The projects and grants:

  • American United Forces, Sioux City, IA, $20,000 to an immigrants’ co-op that makes and sells a range of products.
  • Grass Roots Organizing (GRO), Mexico, MO, $35,000 to support a group that advocates for equal access to basic healthcare without regard to ability to pay.
  • Valley Transportation, Valley, NE, $32,100 to a non-profit co-op that provides transportation for elderly and disabled people.
  • Empower Women To Be Self-Sufficient, Raices Latinas, Holyoke, MA, $35,000 to a group that provides training, education and guidance to low-income Latino women.
  • Excalaber Cards Development Group, Roxbury, MA, $20,000 to a greeting-card business operated by 10 former prison inmates.
  • Food Not Bombs, Rochester, NY, $25,000 to improve food-handling and storage facilities and educational and recreational space for a project that aids the poor and oppressed.
  • Citizens For A Better Greenville, Greenville, MS, $15,000 to a group that helps low-income people address their problems through political and economic action.
  • The Northside Neighborhood Council, Palatka, FL, $17,655 to provide training and seed grants to low-income business people in minority communities.
  • The Southside Community Center, Lancaster, SC, $14,000 to be used to buy and renovate a building for use as a community center for low-income people, especially single parents and seniors.
  • The Parents of Children’s World, Laurinburg, NC, $9,000 to help a multicultural group of low-income parents correct plumbing problems at a preschool/daycare facility.
  • The Women’s Collective, San Francisco, CA, $15,000 to provide training in social skills, safety and “job-survival English” to low-income Latino women.

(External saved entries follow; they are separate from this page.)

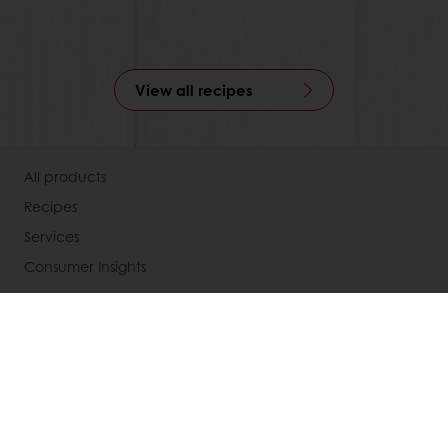
View all recipes
All products
Recipes
Services
Consumer Insights
About Puratos
News
Contact us
Knowledge Base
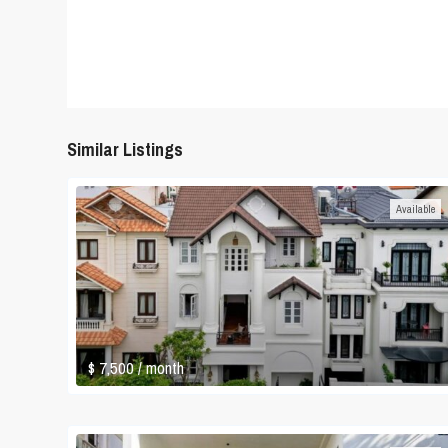
Similar Listings
Available
$ 7,500
/ month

  • Casa del Pueblo Cooperative, Los Angeles, CA, $20,000 to a group of unemployed and low-income immigrants that operates a health-products store.
  • Rio Bravo Residents Association, Albuquerque, NM, $15,000 to help low-income residents organize to improve housing conditions.
  • The Bakersfield Performing Arts and Philanthropic Society, Bakersfield, CA, $19,575 to a collective of 27 performing artists.
  • Fruit Farmer, Rio Chico Andino, Machanchaca, Huaura, Peru, $16,800 to irrigate orchards controlled by a cooperative of 80 farmers.
  • Femme Debout (Standing Woman), Masina, Kinshasa, Congo, $16,500 to help pay for a flour mill where Congolese women can grind and store their own maize, manioc and soya and work toward self-sustenance.
  • ACEN Widows Concern (ACW), Apac, Uganda, $9,130 to help a subsistence-farming organization of widows and young people improve a goat-raising operation.
  • Kinshasa Pig Farm Association, Kinshasa, Congo, $9,120 to help buy 800 square meters of land and build a complex of pig pens.
  • Indira Mahila Self Help Group, Cuddapah District, India, $8,945 to a group of women who break up stone and make gravel for sale to builders.
  • Christians Together Against Poverty (CRECOP), Kinshasa, Congo, $12,170 to a cooperative that produces chickens and eggs.
  • Sewing Project, Young Orphans, Khartoum, Sudan, $6,600 to be used to buy equipment and materials for a sewing cooperative formed by a group of 13 orphans.
  • Chimbenas Women’s Association in Action, San Jose de Chimbo, Bolivar, Ecuador, $5,885 for a sewing machine to be used in a micro-business that makes and sells clothing.
  • Development Committee “El Rincon,” San Martin Jilotepeque, Chimaltenango, Guatemala, $12,500 to help a group of landowners restore deforested land and build cooking stoves that conserve wood and improve family health.
  • Cooperativa Agro-Pecuaria de Nyamatona, Chimoia, Mozambique, $11,000 to enable 15 low-income families to raise and grow enough food to sustain them for one year.

The national committee also authorized 21 presbytery-level and four synod-level SDOP committees to allocate funds to local projects within their bounds.